*** Block opens ***

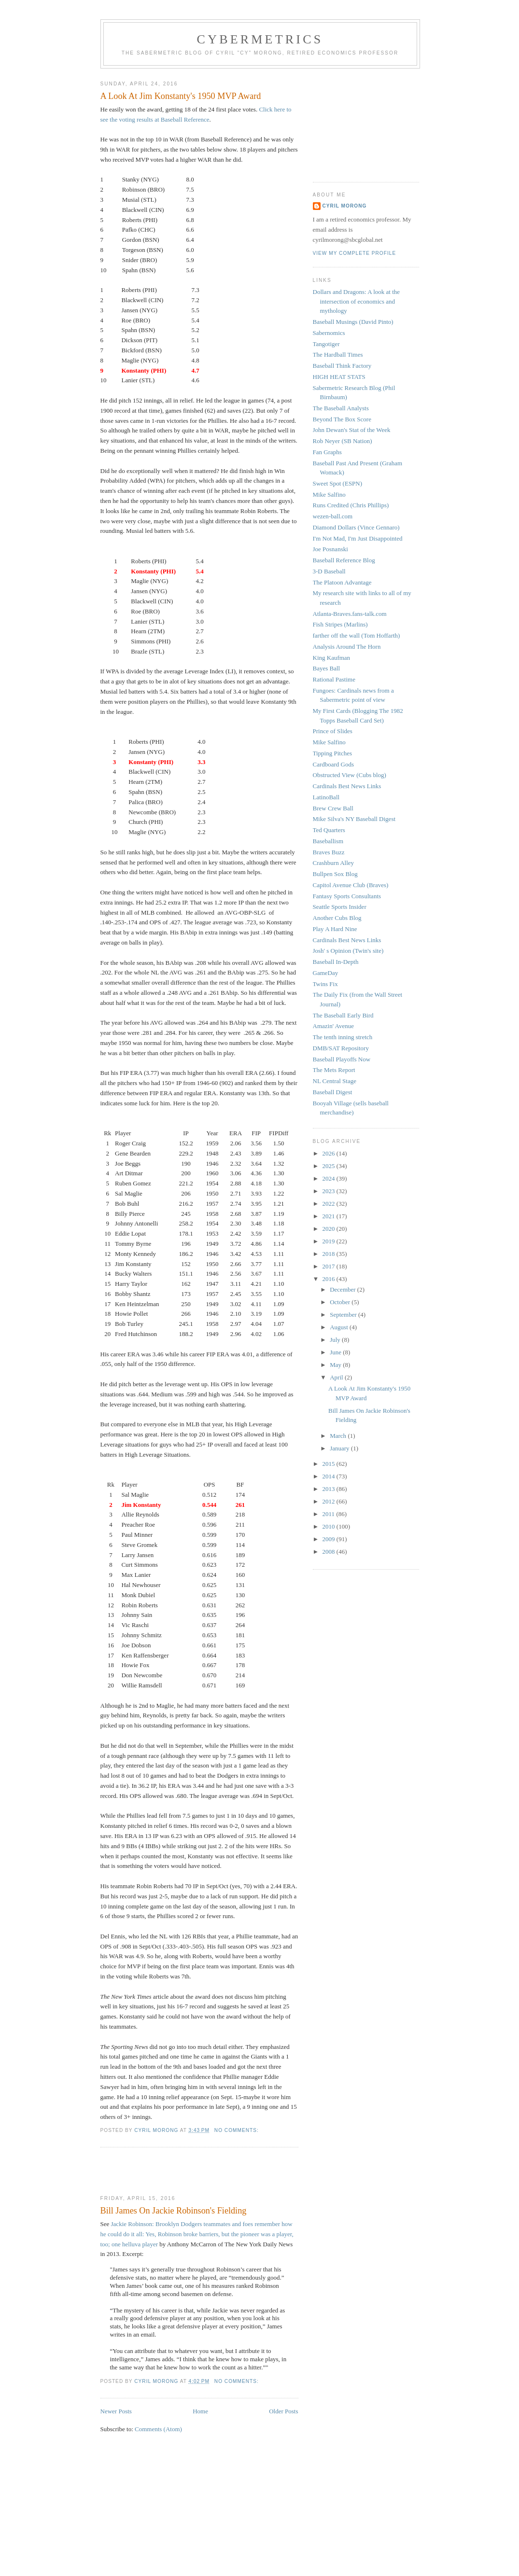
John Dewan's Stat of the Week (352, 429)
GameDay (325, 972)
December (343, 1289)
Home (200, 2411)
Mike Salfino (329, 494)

*** Block closes ***
*** Block opens ***

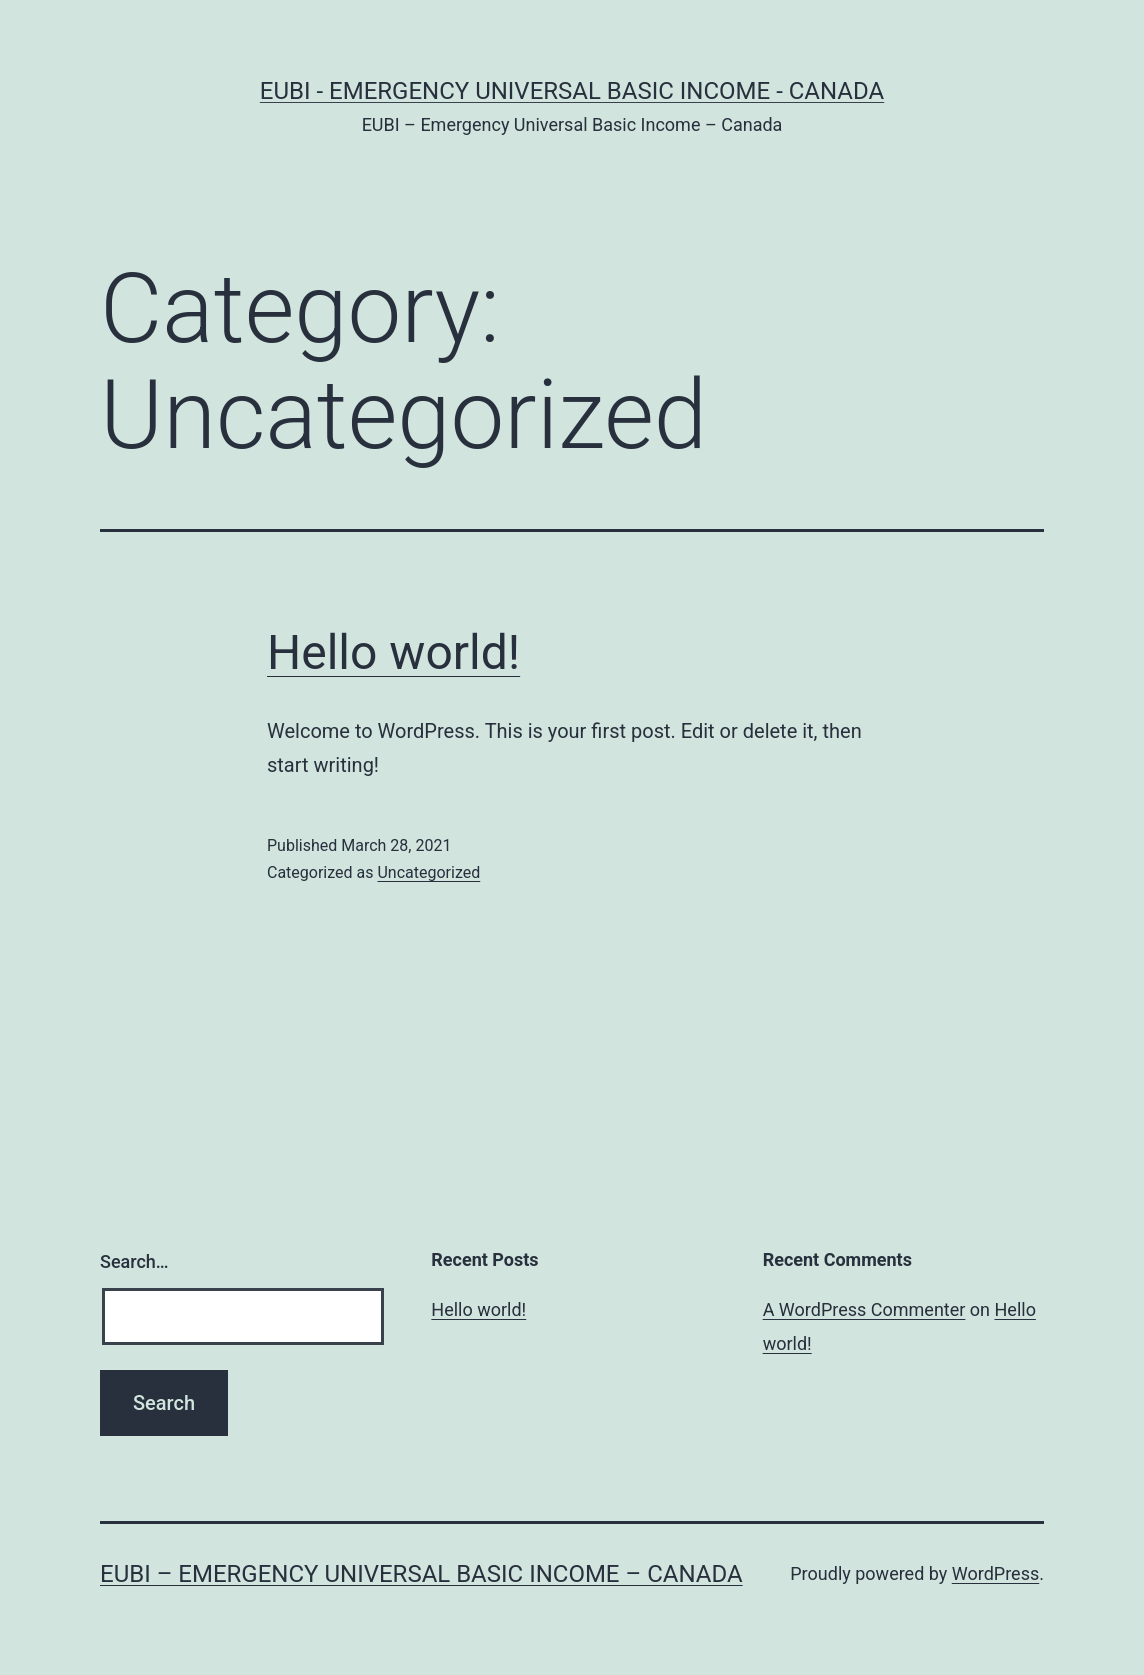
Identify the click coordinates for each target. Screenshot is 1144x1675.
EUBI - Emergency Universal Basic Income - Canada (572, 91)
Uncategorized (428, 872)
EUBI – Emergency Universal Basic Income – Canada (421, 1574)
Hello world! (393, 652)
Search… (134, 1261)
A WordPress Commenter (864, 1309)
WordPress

*** Block closes ***

Your reply is to repeat, unchanged, the lines above running from the one with "John Dewan's Stat of the Week (352, 429)" up to and including the one with "Mike Salfino (329, 494)".

John Dewan's Stat of the Week (352, 429)
GameDay (325, 972)
December (343, 1289)
Home (200, 2411)
Mike Salfino (329, 494)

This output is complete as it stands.